- _Data for review_:
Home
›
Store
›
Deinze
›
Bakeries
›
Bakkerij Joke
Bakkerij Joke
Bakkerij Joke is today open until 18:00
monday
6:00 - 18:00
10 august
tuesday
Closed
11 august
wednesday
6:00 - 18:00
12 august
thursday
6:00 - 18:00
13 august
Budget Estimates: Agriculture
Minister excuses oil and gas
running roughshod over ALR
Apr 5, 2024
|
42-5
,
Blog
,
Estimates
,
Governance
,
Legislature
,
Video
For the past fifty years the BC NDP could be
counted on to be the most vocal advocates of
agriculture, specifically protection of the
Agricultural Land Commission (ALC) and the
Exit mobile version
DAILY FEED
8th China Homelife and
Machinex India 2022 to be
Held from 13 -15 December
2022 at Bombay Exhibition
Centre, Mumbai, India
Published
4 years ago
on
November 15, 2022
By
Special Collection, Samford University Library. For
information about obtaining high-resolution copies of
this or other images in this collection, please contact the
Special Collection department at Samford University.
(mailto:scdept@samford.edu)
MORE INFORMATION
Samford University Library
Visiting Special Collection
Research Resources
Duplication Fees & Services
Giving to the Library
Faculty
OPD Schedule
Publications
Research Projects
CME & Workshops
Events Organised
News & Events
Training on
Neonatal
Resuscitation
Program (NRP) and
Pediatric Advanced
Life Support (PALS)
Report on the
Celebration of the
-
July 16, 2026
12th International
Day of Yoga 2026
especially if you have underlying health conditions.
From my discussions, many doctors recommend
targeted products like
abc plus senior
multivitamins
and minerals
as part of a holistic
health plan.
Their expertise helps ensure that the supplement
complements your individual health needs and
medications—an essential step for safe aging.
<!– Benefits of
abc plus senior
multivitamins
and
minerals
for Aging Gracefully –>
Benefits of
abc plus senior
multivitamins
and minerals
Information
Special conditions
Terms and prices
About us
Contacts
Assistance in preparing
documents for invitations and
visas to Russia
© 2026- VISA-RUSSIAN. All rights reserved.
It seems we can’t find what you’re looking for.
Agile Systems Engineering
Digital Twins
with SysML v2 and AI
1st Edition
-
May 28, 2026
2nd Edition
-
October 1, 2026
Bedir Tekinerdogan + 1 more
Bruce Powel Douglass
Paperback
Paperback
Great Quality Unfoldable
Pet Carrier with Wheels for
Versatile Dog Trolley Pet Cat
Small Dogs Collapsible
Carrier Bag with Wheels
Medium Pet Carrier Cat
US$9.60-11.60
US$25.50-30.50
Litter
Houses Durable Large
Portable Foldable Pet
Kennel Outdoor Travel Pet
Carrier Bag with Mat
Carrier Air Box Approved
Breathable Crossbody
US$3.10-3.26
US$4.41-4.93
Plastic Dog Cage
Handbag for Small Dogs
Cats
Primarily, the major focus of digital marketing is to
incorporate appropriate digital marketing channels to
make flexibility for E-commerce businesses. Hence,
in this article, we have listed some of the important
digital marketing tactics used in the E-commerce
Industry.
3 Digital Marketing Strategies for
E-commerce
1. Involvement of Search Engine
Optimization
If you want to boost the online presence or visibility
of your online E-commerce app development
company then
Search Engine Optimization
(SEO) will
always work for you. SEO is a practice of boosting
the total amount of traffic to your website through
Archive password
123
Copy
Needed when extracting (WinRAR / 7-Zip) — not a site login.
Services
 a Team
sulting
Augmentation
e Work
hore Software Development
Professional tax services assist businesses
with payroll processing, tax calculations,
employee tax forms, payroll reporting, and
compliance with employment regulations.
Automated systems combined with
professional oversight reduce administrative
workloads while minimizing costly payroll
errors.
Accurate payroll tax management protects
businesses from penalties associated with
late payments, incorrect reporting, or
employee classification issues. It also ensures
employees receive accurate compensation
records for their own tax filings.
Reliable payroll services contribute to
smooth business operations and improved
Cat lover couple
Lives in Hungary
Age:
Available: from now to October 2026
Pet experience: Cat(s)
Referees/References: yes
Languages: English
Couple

- _Task statement_: The required output is every line from the one with "records for their own tax filings." to the final line of the entries, repeated exactly and with nothing else.

- _The answer_:
records for their own tax filings.
Reliable payroll services contribute to
smooth business operations and improved
Cat lover couple
Lives in Hungary
Age:
Available: from now to October 2026
Pet experience: Cat(s)
Referees/References: yes
Languages: English
Couple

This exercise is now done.